▶ What you will do
Pull every line from the records that has the word "tree" in it.

▶ Data shown
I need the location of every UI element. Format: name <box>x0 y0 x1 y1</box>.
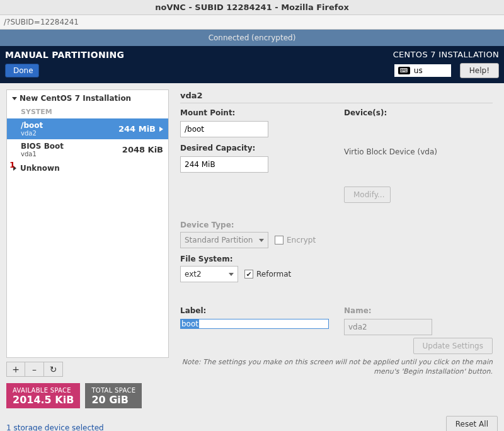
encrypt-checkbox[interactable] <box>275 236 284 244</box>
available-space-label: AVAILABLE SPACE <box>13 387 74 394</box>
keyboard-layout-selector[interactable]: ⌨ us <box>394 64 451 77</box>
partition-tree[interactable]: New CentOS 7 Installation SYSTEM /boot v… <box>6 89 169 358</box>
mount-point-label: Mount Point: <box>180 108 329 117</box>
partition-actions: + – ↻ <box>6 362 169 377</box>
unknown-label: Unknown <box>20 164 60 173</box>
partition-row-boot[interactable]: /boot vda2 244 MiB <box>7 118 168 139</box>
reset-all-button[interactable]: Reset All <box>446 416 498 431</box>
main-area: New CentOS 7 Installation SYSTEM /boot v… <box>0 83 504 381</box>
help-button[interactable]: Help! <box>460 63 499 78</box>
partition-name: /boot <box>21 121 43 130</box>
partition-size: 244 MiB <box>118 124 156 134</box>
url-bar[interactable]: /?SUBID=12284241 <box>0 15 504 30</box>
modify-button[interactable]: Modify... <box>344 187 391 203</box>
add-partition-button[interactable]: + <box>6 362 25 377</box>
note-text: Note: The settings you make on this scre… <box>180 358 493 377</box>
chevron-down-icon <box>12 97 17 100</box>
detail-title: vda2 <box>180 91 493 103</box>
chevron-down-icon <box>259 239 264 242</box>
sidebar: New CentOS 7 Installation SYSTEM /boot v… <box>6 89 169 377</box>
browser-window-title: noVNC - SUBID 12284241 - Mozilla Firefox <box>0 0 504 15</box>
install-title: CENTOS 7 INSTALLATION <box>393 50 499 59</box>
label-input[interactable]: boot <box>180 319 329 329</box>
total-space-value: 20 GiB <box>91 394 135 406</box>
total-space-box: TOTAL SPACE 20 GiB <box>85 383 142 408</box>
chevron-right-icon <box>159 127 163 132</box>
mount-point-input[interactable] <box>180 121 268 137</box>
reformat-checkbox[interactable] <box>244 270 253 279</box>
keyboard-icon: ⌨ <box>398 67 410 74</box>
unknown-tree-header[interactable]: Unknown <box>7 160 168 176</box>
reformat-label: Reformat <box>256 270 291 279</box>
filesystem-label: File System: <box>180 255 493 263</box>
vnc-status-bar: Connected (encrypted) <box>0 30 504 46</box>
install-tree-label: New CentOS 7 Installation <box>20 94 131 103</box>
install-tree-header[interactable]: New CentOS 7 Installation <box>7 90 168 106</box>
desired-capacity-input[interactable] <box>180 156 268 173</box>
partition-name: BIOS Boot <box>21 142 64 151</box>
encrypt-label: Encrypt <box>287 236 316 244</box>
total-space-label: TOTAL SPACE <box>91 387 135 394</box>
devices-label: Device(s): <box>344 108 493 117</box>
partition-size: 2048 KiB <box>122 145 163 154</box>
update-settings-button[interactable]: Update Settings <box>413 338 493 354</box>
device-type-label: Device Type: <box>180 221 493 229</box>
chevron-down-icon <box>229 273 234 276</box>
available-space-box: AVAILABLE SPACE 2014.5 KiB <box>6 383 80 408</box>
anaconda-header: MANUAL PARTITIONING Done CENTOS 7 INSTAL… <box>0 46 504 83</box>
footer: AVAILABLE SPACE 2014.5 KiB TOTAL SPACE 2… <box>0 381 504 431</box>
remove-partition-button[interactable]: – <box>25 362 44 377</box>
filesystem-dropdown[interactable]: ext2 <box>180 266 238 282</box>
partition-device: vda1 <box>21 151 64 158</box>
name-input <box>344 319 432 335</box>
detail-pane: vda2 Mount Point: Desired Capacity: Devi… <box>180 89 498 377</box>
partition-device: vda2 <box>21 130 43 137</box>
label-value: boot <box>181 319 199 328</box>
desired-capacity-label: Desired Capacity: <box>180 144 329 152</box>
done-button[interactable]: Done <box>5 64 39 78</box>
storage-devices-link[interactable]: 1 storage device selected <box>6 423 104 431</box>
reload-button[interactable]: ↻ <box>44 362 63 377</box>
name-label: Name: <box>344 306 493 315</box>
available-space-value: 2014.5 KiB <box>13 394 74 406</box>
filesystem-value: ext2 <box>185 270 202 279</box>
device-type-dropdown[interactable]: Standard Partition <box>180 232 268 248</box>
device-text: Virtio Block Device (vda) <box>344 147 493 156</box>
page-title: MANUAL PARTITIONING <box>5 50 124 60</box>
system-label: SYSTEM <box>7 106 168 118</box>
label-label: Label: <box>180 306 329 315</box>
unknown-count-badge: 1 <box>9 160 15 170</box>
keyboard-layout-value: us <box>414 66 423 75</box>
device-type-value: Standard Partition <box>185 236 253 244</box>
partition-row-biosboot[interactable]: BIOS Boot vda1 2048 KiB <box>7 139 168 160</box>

▶ Exercise answer
partition-tree[interactable]: New CentOS 7 Installation SYSTEM /boot v… <box>6 89 169 358</box>
unknown-tree-header[interactable]: Unknown <box>7 160 168 176</box>
install-tree-label: New CentOS 7 Installation <box>20 94 131 103</box>
install-tree-header[interactable]: New CentOS 7 Installation <box>7 90 168 106</box>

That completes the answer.